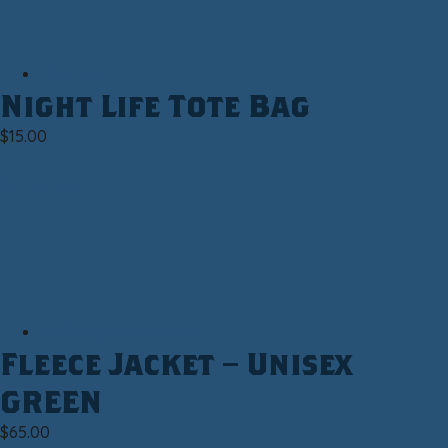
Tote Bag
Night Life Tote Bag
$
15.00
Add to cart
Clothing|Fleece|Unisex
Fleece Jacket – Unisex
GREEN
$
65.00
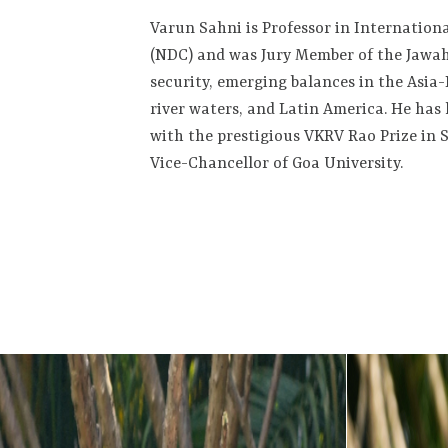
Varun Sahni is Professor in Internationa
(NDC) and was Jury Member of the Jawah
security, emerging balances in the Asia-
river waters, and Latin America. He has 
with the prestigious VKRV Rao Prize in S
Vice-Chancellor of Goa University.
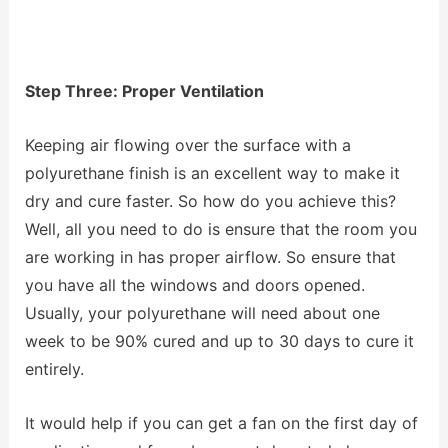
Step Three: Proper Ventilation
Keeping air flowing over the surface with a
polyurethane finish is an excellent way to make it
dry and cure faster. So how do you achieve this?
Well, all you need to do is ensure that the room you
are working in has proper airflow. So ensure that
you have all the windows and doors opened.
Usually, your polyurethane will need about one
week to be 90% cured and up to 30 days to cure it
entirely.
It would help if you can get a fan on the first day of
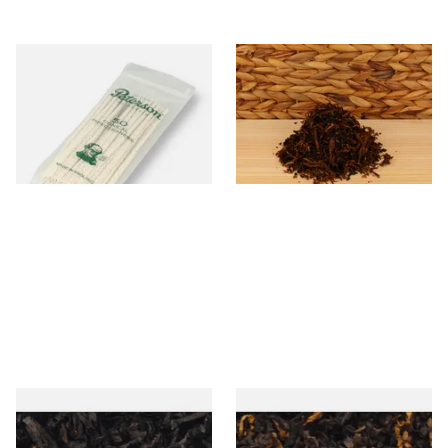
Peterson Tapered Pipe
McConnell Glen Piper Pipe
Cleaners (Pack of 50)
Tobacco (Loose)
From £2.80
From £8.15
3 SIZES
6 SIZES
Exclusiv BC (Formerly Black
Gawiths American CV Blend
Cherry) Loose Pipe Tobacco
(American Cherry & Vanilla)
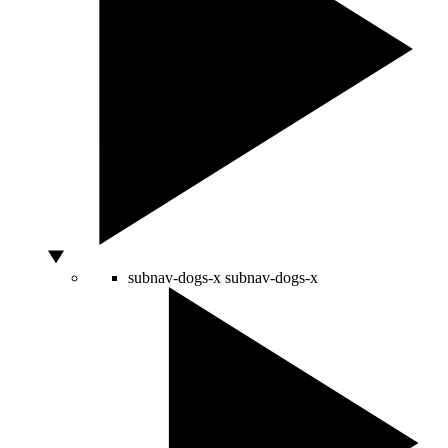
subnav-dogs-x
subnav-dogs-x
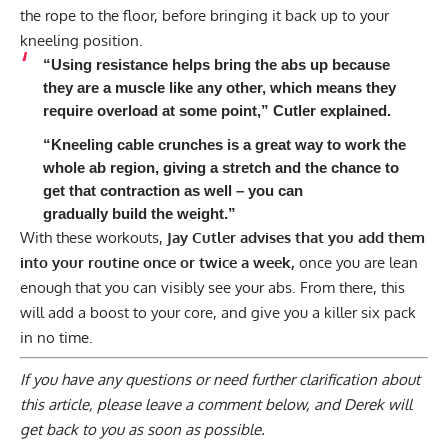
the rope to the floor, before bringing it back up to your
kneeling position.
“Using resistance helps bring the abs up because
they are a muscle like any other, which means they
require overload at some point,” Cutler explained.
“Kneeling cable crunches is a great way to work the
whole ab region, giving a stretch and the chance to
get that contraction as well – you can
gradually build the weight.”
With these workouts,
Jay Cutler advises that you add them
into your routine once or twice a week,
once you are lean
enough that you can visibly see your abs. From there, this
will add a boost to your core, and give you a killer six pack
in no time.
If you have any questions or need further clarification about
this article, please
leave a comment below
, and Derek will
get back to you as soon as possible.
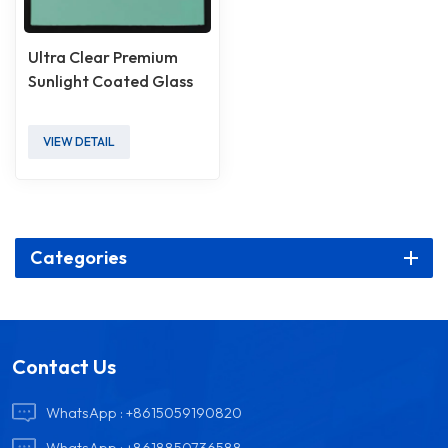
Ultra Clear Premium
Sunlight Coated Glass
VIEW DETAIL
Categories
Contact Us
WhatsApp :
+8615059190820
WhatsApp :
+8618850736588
● ● ● ● ● ● ●
▶ **WORK REQUEST**
If a line in the entries holds the word "cure", count it. Report the total only.

▶ **EXERCISE RESPONSE**
2